The domain of definition of the function `f(x)=sin^(-1)((4)/(3+2 cos x))`, is

To find the domain of the function \( f(x) = \sin^{-1}\left(\frac{4}{3 + 2 \cos x}\right) \), we need to ensure that the argument of the inverse sine function is valid. The inverse sine function \( \sin^{-1}(a) \) is defined for \( -1 \leq a \leq 1 \).

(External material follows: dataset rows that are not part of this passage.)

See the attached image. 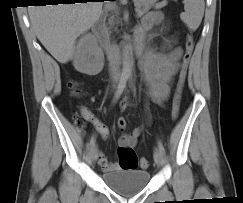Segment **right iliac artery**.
<instances>
[{
    "mask_svg": "<svg viewBox=\"0 0 243 203\" xmlns=\"http://www.w3.org/2000/svg\"><path fill=\"white\" fill-rule=\"evenodd\" d=\"M127 77L122 76L118 85V88L114 94L112 104L116 103L118 99L120 98L121 94L123 93L125 87H126ZM96 138L93 136L90 140V147H93L95 145Z\"/></svg>",
    "mask_w": 243,
    "mask_h": 203,
    "instance_id": "82829eb1",
    "label": "right iliac artery"
}]
</instances>
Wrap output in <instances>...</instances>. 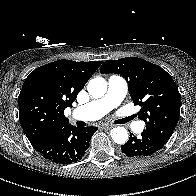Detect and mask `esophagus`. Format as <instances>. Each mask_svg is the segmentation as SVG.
<instances>
[{"mask_svg":"<svg viewBox=\"0 0 196 196\" xmlns=\"http://www.w3.org/2000/svg\"><path fill=\"white\" fill-rule=\"evenodd\" d=\"M113 127V125H111V124H103L102 125V128L103 129H110V128H112Z\"/></svg>","mask_w":196,"mask_h":196,"instance_id":"obj_1","label":"esophagus"}]
</instances>
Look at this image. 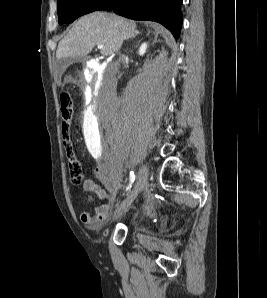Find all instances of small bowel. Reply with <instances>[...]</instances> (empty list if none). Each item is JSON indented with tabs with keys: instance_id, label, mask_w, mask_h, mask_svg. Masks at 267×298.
I'll list each match as a JSON object with an SVG mask.
<instances>
[{
	"instance_id": "small-bowel-1",
	"label": "small bowel",
	"mask_w": 267,
	"mask_h": 298,
	"mask_svg": "<svg viewBox=\"0 0 267 298\" xmlns=\"http://www.w3.org/2000/svg\"><path fill=\"white\" fill-rule=\"evenodd\" d=\"M97 174L101 176L99 170ZM120 183H113L109 190L103 189L99 186L92 178H87L83 183V189L87 192L95 193L100 199L105 202L95 208L94 213L92 214L89 211H83L80 214V220L90 227H99L102 225L109 217L112 205L116 199V196L119 192Z\"/></svg>"
}]
</instances>
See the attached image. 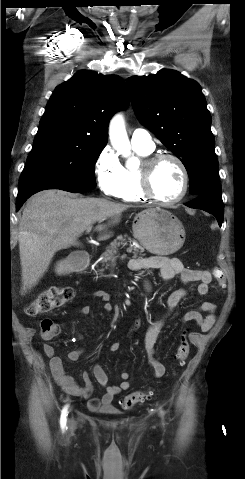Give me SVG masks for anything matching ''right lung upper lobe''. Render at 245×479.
Returning <instances> with one entry per match:
<instances>
[{"label": "right lung upper lobe", "instance_id": "right-lung-upper-lobe-1", "mask_svg": "<svg viewBox=\"0 0 245 479\" xmlns=\"http://www.w3.org/2000/svg\"><path fill=\"white\" fill-rule=\"evenodd\" d=\"M127 103L128 90L122 78L81 70L55 89L39 130H65L105 146L109 119Z\"/></svg>", "mask_w": 245, "mask_h": 479}]
</instances>
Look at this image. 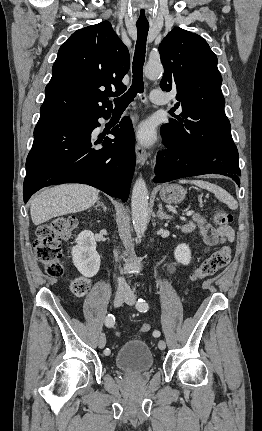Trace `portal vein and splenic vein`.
Instances as JSON below:
<instances>
[{
	"mask_svg": "<svg viewBox=\"0 0 262 431\" xmlns=\"http://www.w3.org/2000/svg\"><path fill=\"white\" fill-rule=\"evenodd\" d=\"M193 213H194V212H193L192 210H189V211H187V212H186V215H187V216H191Z\"/></svg>",
	"mask_w": 262,
	"mask_h": 431,
	"instance_id": "obj_1",
	"label": "portal vein and splenic vein"
}]
</instances>
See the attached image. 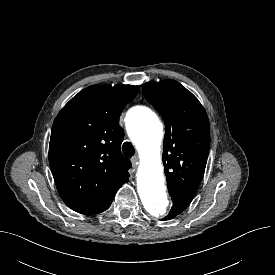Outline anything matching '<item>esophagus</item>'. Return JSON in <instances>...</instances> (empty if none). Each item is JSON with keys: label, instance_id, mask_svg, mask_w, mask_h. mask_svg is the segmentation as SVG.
<instances>
[{"label": "esophagus", "instance_id": "esophagus-1", "mask_svg": "<svg viewBox=\"0 0 275 275\" xmlns=\"http://www.w3.org/2000/svg\"><path fill=\"white\" fill-rule=\"evenodd\" d=\"M131 162H132V164H133L134 167H137V165H138V163H139V158H138V156H133V157L131 158Z\"/></svg>", "mask_w": 275, "mask_h": 275}]
</instances>
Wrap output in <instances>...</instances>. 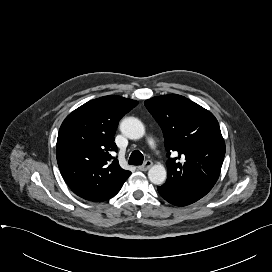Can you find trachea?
<instances>
[{
	"instance_id": "1",
	"label": "trachea",
	"mask_w": 272,
	"mask_h": 272,
	"mask_svg": "<svg viewBox=\"0 0 272 272\" xmlns=\"http://www.w3.org/2000/svg\"><path fill=\"white\" fill-rule=\"evenodd\" d=\"M143 160V154L139 150H134L129 157L128 163L130 165H142Z\"/></svg>"
}]
</instances>
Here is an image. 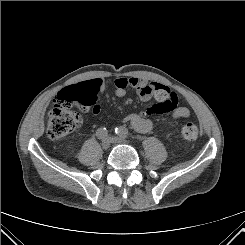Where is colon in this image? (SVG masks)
Returning <instances> with one entry per match:
<instances>
[{"mask_svg": "<svg viewBox=\"0 0 245 245\" xmlns=\"http://www.w3.org/2000/svg\"><path fill=\"white\" fill-rule=\"evenodd\" d=\"M99 94V85L95 81H84L61 90L54 107L48 115L47 134L52 140H61L75 131L81 124V116L73 110V106L82 109L92 107ZM182 136L186 140H194L198 136L195 123H186L182 128Z\"/></svg>", "mask_w": 245, "mask_h": 245, "instance_id": "5ec220e1", "label": "colon"}]
</instances>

Therefore, we need to solve the following inequalities: 1. \( -1 \leq \frac{4}{3 + 2 \cos x} \leq 1 \) ### Step 1: Solve the first inequality \( \frac{4}{3 + 2 \cos x} \geq -1 \) Starting with the first inequality: \[ \frac{4}{3 + 2 \cos x} \geq -1 \] Multiplying both sides by \( 3 + 2 \cos x \) (noting that \( 3 + 2 \cos x > 0 \) for all \( x \) since \( \cos x \) ranges from -1 to 1): \[ 4 \geq -1(3 + 2 \cos x) \] This simplifies to: \[ 4 \geq -3 - 2 \cos x \] Rearranging gives: \[ 2 \cos x \geq -7 \quad \Rightarrow \quad \cos x \geq -\frac{7}{2} \] Since \( \cos x \) is always between -1 and 1, this inequality is satisfied for all \( x \). ### Step 2: Solve the second inequality \( \frac{4}{3 + 2 \cos x} \leq 1 \) Now, we solve the second inequality: \[ \frac{4}{3 + 2 \cos x} \leq 1 \] Again, multiplying both sides by \( 3 + 2 \cos x \): \[ 4 \leq 3 + 2 \cos x \] Rearranging gives: \[ 2 \cos x \geq 1 \quad \Rightarrow \quad \cos x \geq \frac{1}{2} \] ### Step 3: Determine the values of \( x \) for \( \cos x \geq \frac{1}{2} \) The cosine function is equal to \( \frac{1}{2} \) at: \[ x = \frac{\pi}{3} + 2n\pi \quad \text{and} \quad x = -\frac{\pi}{3} + 2n\pi \quad (n \in \mathbb{Z}) \] Thus, \( \cos x \geq \frac{1}{2} \) occurs in the intervals: \[ x \in [2n\pi - \frac{\pi}{3}, 2n\pi + \frac{\pi}{3}] \quad (n \in \mathbb{Z}) \] ### Final Domain The domain of the function \( f(x) \) is therefore: \[ \text{Domain of } f(x) = [2n\pi - \frac{\pi}{3}, 2n\pi + \frac{\pi}{3}] \quad (n \in \mathbb{Z}) \]